Active engagement of customers in the UK’s energy systems decarbonization is certainly increasing and evident.
National energy system operator’s (NESO) demand flexibility services (DFS), launched in 2022 is a case study of such increased engagement of customers. Over 1.6 million participated in the DFS programs that year and the subscription increased to 2.6 million customers in 2023. Each year, during these events, the customers were instructed by NESO to turn down their electricity consumption during notified periods and were financially compensated for doing so. On the other hand, thanks to this demand reduction, NESO managed to offset around 7000 MWh of energy supply from traditional fossil-fuel sources.
In summary, by using DFS, NESO could decarbonize the electricity grid during those peak demand hours, and avoiding the purchase of expensive fossil-fuel energy from generators outweighed the payouts to customers.
This is surely a landmark moment for the UK energy systems, as these events helped the country avoid using traditional carbon-rich fuels to meet peak demands.
Besides the success of achieving decarbonization, this paves the way for increased democratization in the energy system, where customers are empowered to decide what type of fuels should be used to meet national energy demand at peak hours. Customers of a leading energy supplier in the UK who participated in the above events are also ready to respond to a demand turn-up use case to avoid curtailment of renewable generation at peak generation periods.
We believe customers’ involvement in enabling a greener energy mix in the system should not be restricted to winter peak demand management events.
This positive shift in customers’ behaviors should be leveraged by energy suppliers and system operators to encourage them to take a more active role in determining the fossil-fuel dependency of the energy system. One way to enable this is to allow customers to have a say about their preferred energy mix in the electricity supply and account for their willingness to pay for the same. By adopting this principle, energy suppliers may offer the customers an option to choose the exact percentage of their overall electricity demand that should be supplied from green energy sources like wind, solar, and other renewables at an agreed value-added price.
As overall energy prices have started to reduce since their unprecedented rise a couple of years ago, some engaged and informed customers are likely to be able to afford the preferred energy mix proposal in view of the longer-term benefits it brings to the energy ecosystem.
A few examples are discussed below:
Aggregating customers' energy-mix preferences provides suppliers, system operators, investors, and regulators with an informed view of the demand for clean energy. This can help develop regional or local clean energy plans and prioritize renewable investments and connections with higher demand.
Suppliers can use this information to effectively engage customers and design new energy products and tariffs. For instance, customers paying excess for a preferential energy mix can receive some form of carbon credits in return. The useful information about collective green energy demand from their customers, in turn, can help suppliers procure green energy from renewable generators at an economic price point.
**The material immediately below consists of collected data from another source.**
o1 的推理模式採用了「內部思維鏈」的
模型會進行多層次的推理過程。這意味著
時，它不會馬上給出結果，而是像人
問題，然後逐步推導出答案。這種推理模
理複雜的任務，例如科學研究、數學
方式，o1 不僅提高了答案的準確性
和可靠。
Active customers keen to have a cleaner energy mix may be clustered into a local energy community.
The local energy community of active customers could be either physical or virtual. This motley group can form a segment in the local energy market where they participate in trading their small-scale renewable generations, conduct peer-to-peer trading, and even have the right to use their carbon credits to their advantage. By another mechanism, carbon credits may also be tokenized for donations towards reducing energy poverty, where such credits can be monetized and donated to customers who struggle financially to pay for their energy usage during winter periods.
Way forward
Energy transition in the UK and most parts of the world is typically driven by the supply side.
Driven by the supply side relies on investors to introduce green energy supply in the grid, and suppliers respond to such investments by buying clean energy to meet their energy security and fulfill their obligatory renewables requirements. Engie, one of France’s largest energy retailers, has possibly taken the first step in offering a similar tariff model (Elec Vert+) to its customers. Their electricity customers now can pay a minimal extra amount (€ 3) on top of their monthly bill to ensure that every KWh they consume is re-injected as green energy in the grid.
If we look at other walks of life, we can see customers willingly paying for value-added services, for example, choosing organic or locally sourced produce over mass-market products. We are at a similar juncture to test energy consumers’ willingness to adopt a cleaner energy future by making their preferences clear to the energy producers and suppliers.